2025 — Present · Contributor / Integrator

Docling

IBM's open-source toolkit for advanced document parsing — PDFs, DOCX, slides, scans, the whole menagerie. I wired it into Langflow.

PythonPyTorchLangflow

Docling is IBM’s open-source document-parsing toolkit — it ingests PDFs, Office documents, presentations, images, and scans, and emits a structured representation clean enough to feed into a RAG pipeline, a knowledge base, or an agent’s context window. It’s one of IBM Research’s more quietly important open-source releases; it shows up behind a lot of AI features you might not guess are powered by it.
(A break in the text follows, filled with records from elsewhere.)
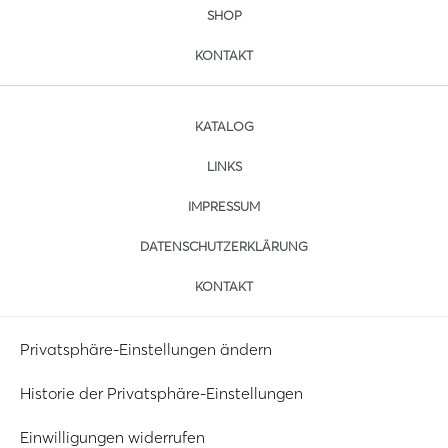
SHOP
KONTAKT
KATALOG
LINKS
IMPRESSUM
DATENSCHUTZERKLÄRUNG
KONTAKT
Privatsphäre-Einstellungen ändern
Historie der Privatsphäre-Einstellungen
Einwilligungen widerrufen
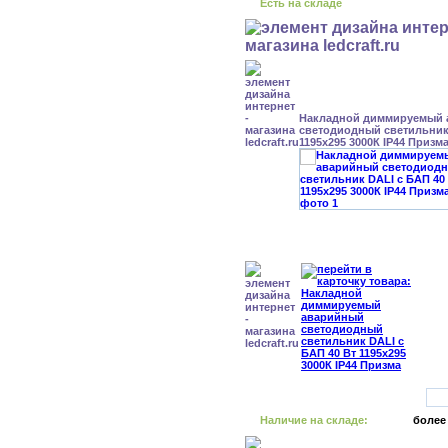
Есть на складе
Накладной диммируемый
светодиодный светильник 
1195x295 3000К IP44 Призм
Наличие на складе:
более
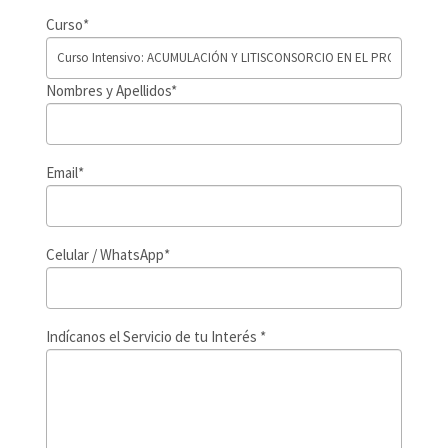
Curso*
Nombres y Apellidos*
Email*
Celular / WhatsApp*
Indícanos el Servicio de tu Interés *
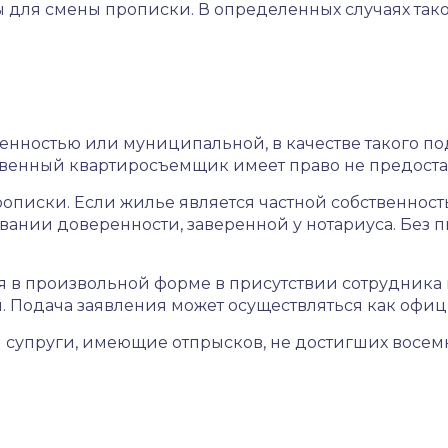
ы для смены прописки. В определенных случаях так
ственностью или муниципальной, в качестве такого 
тственный квартиросъемщик имеет право не предост
иски. Если жилье является частной собственностью
овании доверенности, заверенной у нотариуса. Без
я в произвольной форме в присутствии сотрудника 
одача заявления может осуществляться как официаль
ли супруги, имеющие отпрысков, не достигших восе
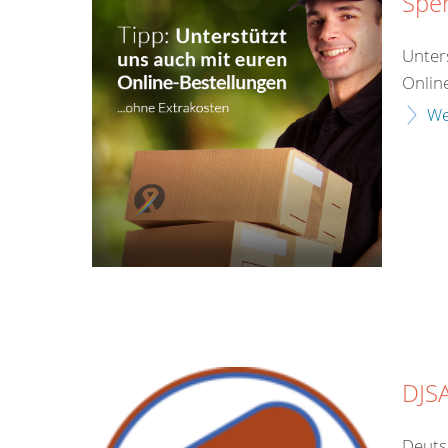
Spe
Unter
Online
We
DJS
Deuts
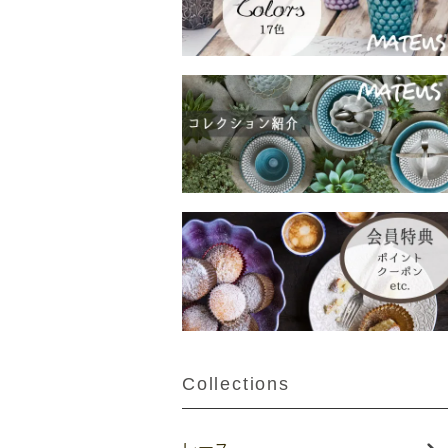
Collections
My work has been on making Docling a first-class citizen inside Langflow and the broader Astra DB ingestion path.

What I’ve shipped

  • PR #9398 — Langflow — the initial integration that added Docling as an option in the Langflow File Component, so users can point Langflow at any supported document and get back structured, chunk-ready output without wiring up their own parser.
  • PR #12296 — Langflow — fixes to the Docling worker subprocess handling. Running heavy parsers as subprocesses is the kind of thing that works fine in dev and then falls over under real load; this PR tightened the lifecycle and error propagation so Langflow users don’t get silent failures on big files.
  • PR #12442 — Langflow — removed the old Astra Assistants path in favour of using Docling directly, simplifying the dependency graph and making document parsing consistent across Langflow surfaces.

Why it matters

Most real-world AI applications spend an embarrassing fraction of their engineering time on the “get the documents into something useful” problem. Docling shrinks that problem to a library call. The integration work is unglamorous glue that, done right, lets everyone above it ship faster — which is exactly the DOE (Developer & Operator Experience) team’s job.